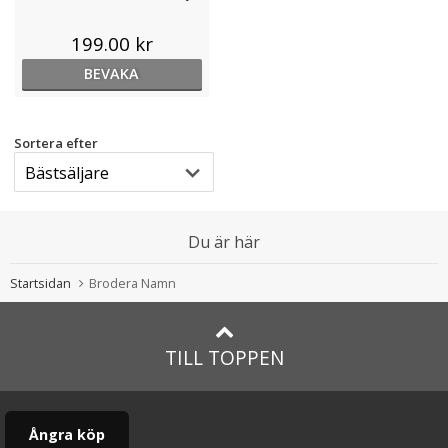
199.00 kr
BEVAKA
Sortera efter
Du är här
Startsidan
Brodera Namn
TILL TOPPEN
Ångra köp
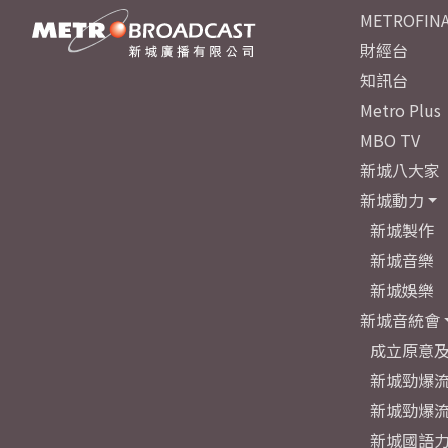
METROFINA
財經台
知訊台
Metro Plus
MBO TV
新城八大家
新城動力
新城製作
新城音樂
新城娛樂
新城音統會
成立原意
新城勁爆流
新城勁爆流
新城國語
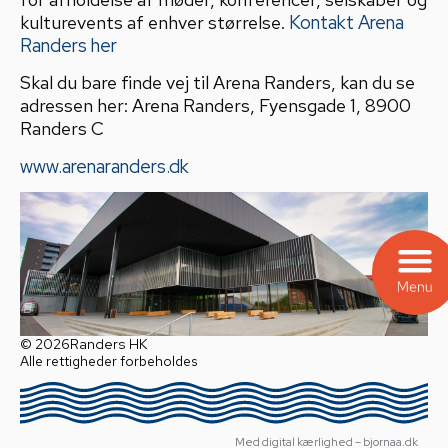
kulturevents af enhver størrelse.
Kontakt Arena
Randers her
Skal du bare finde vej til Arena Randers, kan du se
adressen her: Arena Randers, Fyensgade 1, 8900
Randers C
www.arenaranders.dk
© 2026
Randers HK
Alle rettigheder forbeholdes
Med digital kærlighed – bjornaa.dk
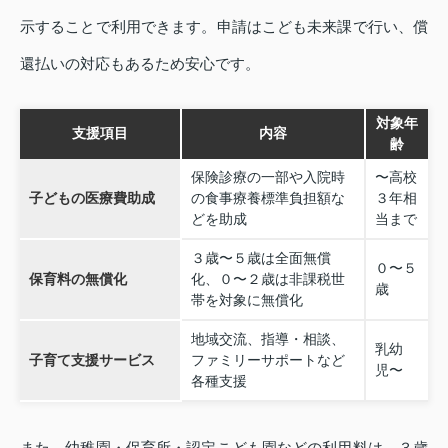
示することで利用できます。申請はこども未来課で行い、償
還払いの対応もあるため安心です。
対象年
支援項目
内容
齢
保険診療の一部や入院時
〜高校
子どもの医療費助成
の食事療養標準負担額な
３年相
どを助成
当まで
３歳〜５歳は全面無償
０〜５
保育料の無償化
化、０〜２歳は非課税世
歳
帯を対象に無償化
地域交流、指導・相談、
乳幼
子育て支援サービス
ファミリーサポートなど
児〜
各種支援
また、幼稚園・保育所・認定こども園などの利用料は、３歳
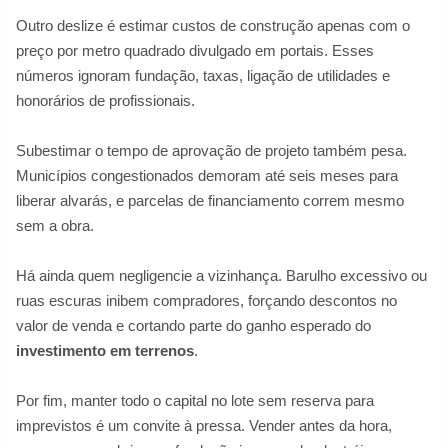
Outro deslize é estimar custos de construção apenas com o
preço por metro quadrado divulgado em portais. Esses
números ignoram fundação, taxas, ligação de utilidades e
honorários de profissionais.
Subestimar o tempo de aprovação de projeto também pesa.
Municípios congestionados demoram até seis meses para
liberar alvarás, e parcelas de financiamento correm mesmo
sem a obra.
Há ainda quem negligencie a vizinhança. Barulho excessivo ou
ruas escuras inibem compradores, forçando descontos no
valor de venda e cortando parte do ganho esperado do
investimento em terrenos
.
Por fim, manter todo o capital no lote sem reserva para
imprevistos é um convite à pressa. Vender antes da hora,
* * * *
▸ What you should do: The lines to reproduce run from the line containing "Há ainda quem" to the end of the listing; write them out exactly and add nothing.

▸ Your solution:
Há ainda quem negligencie a vizinhança. Barulho excessivo ou
ruas escuras inibem compradores, forçando descontos no
valor de venda e cortando parte do ganho esperado do
investimento em terrenos
.
Por fim, manter todo o capital no lote sem reserva para
imprevistos é um convite à pressa. Vender antes da hora,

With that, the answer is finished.